How we chase away investors


Overzealous application of anti-money laundering laws may inadvertently lead to diversion of transactions from more to less transparent channels.

Photo credit: Shutterstock

Famous US-based Nigerian serial technology entrepreneur Olubukunmi Olufemu Damuren was recently in Nairobi for the inauguration of President William Ruto. Mr Damuren and his compatriot, Mr Eghosare Nahikhare, are the ultimate beneficial owners of RemX Capital Ltd, OIT Africa Ltd, Multigate Ltd and Pumicells Ltd, the companies, which own cash remittance platforms serving a lucrative remittance corridor linking mainly diaspora Nigerians to their country from bank accounts based in Kenya.

The four firms, which had been under investigations by anti-money laundering agencies, were recently cleared by the High Court. A total of Sh52 billion that had been frozen in their bank accounts for more than six months was defrosted.

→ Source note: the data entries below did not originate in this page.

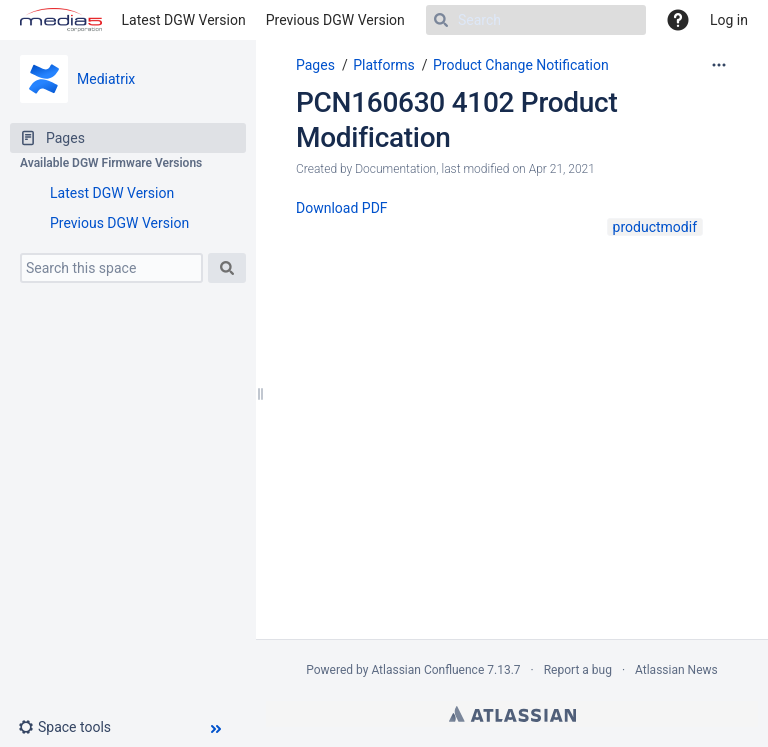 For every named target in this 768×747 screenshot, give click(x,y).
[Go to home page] (61, 20)
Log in (729, 20)
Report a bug (578, 670)
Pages (315, 65)
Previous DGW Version (335, 20)
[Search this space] (111, 268)
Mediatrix (106, 79)
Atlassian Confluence (427, 670)
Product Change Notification (521, 65)
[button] (72, 727)
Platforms (384, 65)
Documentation (395, 169)
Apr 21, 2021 (562, 169)
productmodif (655, 227)
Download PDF (342, 208)
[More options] (719, 65)
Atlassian (512, 714)
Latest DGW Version (184, 20)
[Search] (536, 20)
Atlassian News (676, 670) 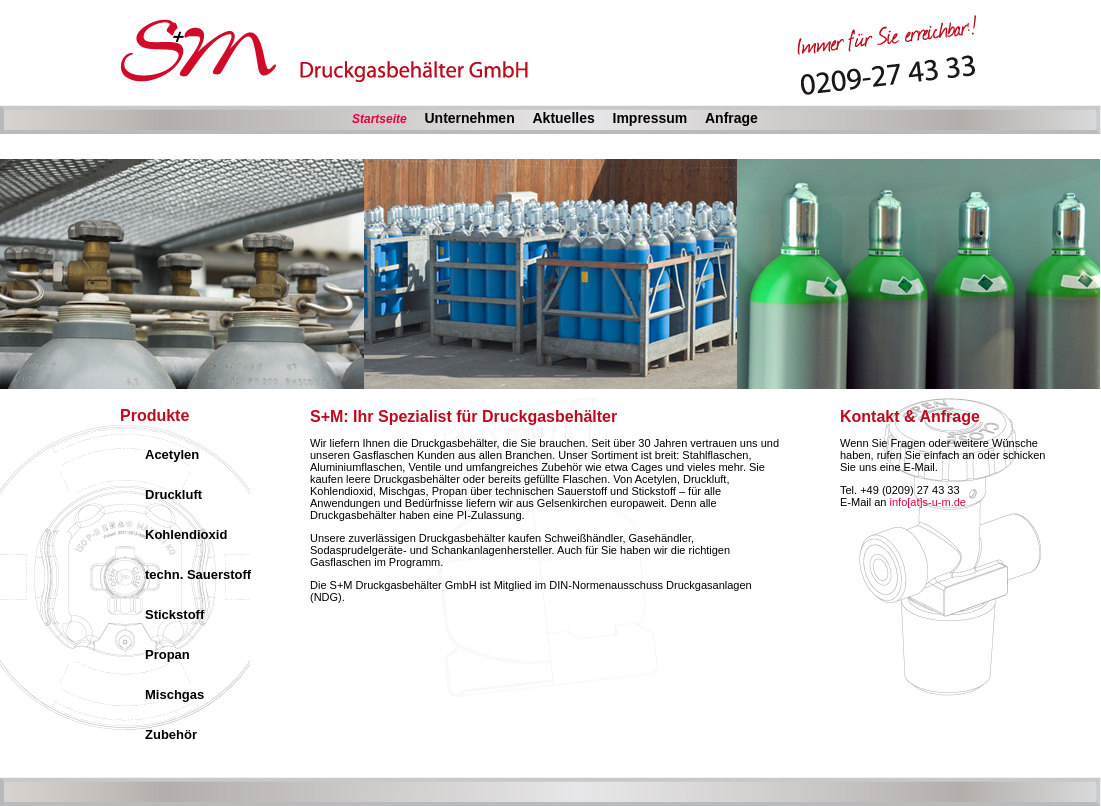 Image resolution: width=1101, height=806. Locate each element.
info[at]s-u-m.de (928, 502)
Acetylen (172, 454)
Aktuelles (563, 118)
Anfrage (731, 118)
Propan (167, 654)
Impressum (650, 118)
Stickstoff (174, 614)
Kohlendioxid (186, 534)
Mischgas (174, 694)
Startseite (379, 119)
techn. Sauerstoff (198, 574)
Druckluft (173, 494)
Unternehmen (469, 118)
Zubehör (171, 734)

When I caught up with him at a hotel lobby in Nairobi last week, Mr Damuren was more than eager to ventilate on a range of issues. These include his harrowing experience of enduring six months at the hands of Kenya’s criminal and anti-money laundering agencies, the political context and backdrop against which the probe was being conducted, disruption of business for six months and reputation damage and risk which the four companies were exposed to, and whether the four payment and remittance businesses had a chance of recovering.

Credible banks

Mr Damuren summed up his tribulations thus: You have been doing business in a country uninterrupted for a whole two years. Your business does not involve cash because all payments are done electronically, where all transactions can be tracked and traced. You have entered into payment collection agreements with big and credible banks in Kenya to enable you to ride on their online collection gateways for collections.

All payments are through commercial banks that are regulated and regularly inspected by the Central Bank of Kenya, and which must report all suspicious transactions to the Financial Reporting Centre.

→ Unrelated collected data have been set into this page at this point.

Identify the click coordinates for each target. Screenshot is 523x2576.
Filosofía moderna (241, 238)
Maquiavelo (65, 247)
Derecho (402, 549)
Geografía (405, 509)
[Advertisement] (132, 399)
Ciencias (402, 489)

Then you wake up one morning and you are told all your accounts have been frozen and that your companies are under investigation for money laundering. You are also accused of funding Dr Ruto’s campaign.

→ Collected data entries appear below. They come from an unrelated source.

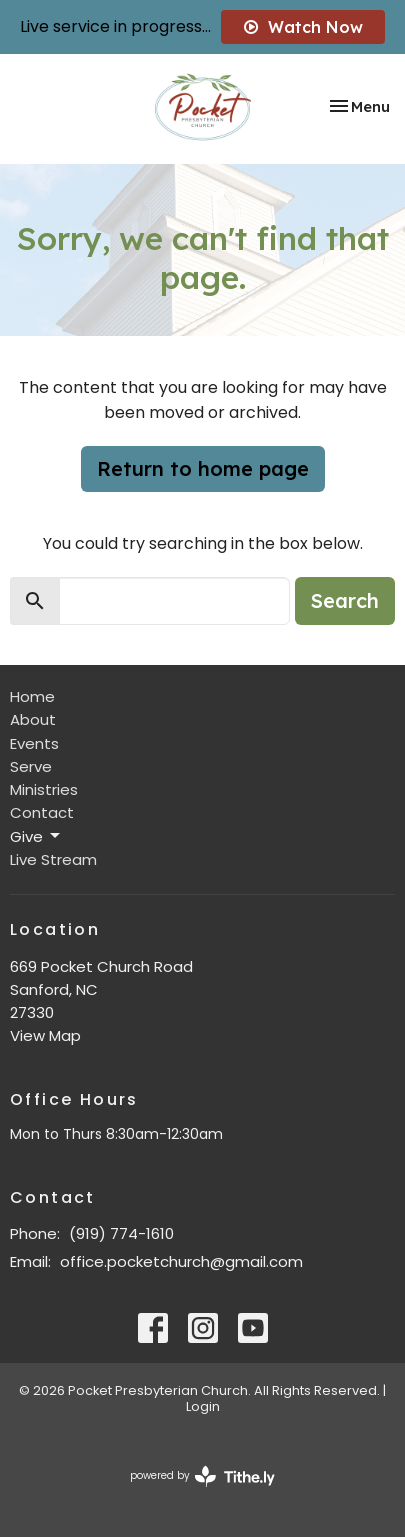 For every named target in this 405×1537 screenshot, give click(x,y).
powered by (202, 1476)
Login (203, 1406)
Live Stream (53, 859)
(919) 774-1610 (121, 1233)
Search (345, 600)
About (33, 719)
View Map (45, 1035)
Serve (31, 766)
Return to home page (203, 468)
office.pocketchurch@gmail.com (181, 1261)
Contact (42, 812)
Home (32, 696)
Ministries (44, 789)
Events (34, 743)
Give (36, 836) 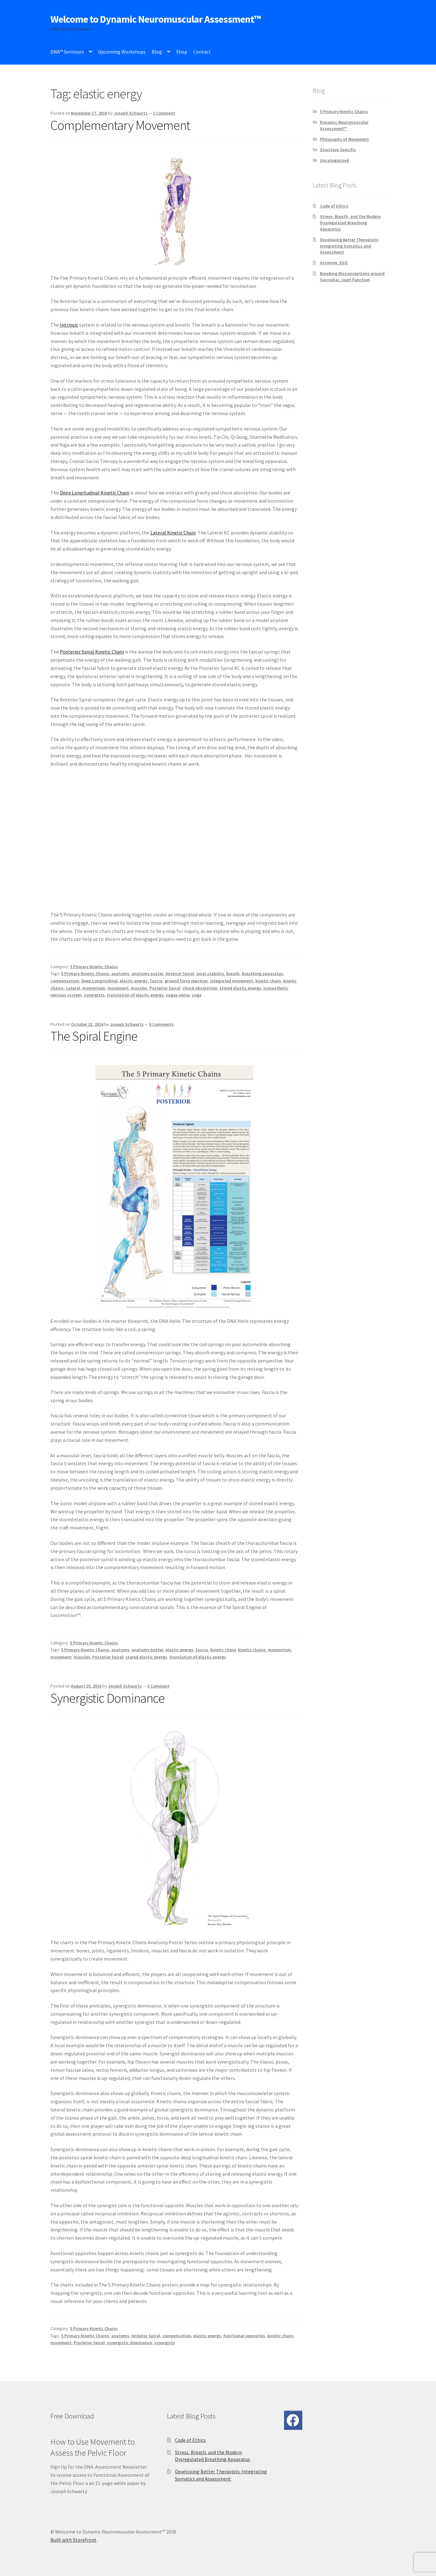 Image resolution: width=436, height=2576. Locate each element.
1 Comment (164, 113)
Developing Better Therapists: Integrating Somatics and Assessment (349, 246)
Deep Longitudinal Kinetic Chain (94, 492)
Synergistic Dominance (107, 1698)
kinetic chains (252, 1650)
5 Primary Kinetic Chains (94, 966)
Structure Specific (338, 149)
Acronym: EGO (334, 263)
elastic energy (134, 981)
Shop (181, 52)
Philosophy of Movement (344, 139)
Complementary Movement (120, 125)
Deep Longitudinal (99, 981)
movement (118, 988)
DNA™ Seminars (67, 52)
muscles (139, 988)
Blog (157, 52)
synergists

The local press has declared open season on you, publishing the allegations without nuance and inflating your alleged sins to biblical proportions. At one stage, the local press is awash with reports that your companies are under investigation by Interpol. But when Interpol writes to dispute that, you don’t hear another word in the media, even after the Directorate of Criminal Investigations (DCI) also confirms, in writing, that Interpol was not involved.

Six months later, the witch-hunt abruptly stops with the High Court declaring that no witches have been found. The DCI writes a letter stating: “I would like to confirm that the allegations of money laundering and card fraud made against the above entities and persons could not be established.” It  is followed by another from the Asset Recovery Agency (ARA) that says: “The Assets Recovery Agency hereby withdraws wholly the forfeiture applications on the company’s bank accounts.”

“Am I supposed to be happy that the courts have vindicated me?” Mr Damuren asked, the sarcasm undisguised. Mr Damuren said he was forced to source very expensive credit lines to complete payments during the six months his business was frozen. “Being accused of money laundering in the international financial space is like being accused of terrorism in the criminal justice space,” he remarked.

As we parted, several questions were in my mind. Is this a case of lack of skills and capacity in investigating complex digital transactions or a matter of overzealous application of anti- money laundering laws? Or is it a case of unintended consequences of enforcement of anti-money laundering laws and regulations?

Preventing money laundering is an imperative for banks. Yet the flip side is the risk of de-banking money transfer operators and disrupting activity in major remittance flow corridors. This is a big policy question for Kenya because remittances have in recent years surpassed tea, coffee, tourism and horticulture as our biggest foreign exchange earners.

Overzealous application of anti-money laundering laws may inadvertently lead to diversion of transactions from more to less transparent channels. Wholesale profiling of major diaspora remittance flow corridors must be avoided. Many Nigerian entities in the remittance space have been complaining of authorities here profiling them. An authoritative source informed me the other day that President Muhammadu Buhari himself made calls to Nairobi to intervene on behalf of Nigerian firms.

Several years ago in the UK, we saw a number of government agencies teaming up to save the Somali corridor of diaspora flows from collapse. In the US, legislators passed the Money Remittances Improvement Act in a bid to reduce the regulatory burden on money remittance platforms. There are major policy implications here.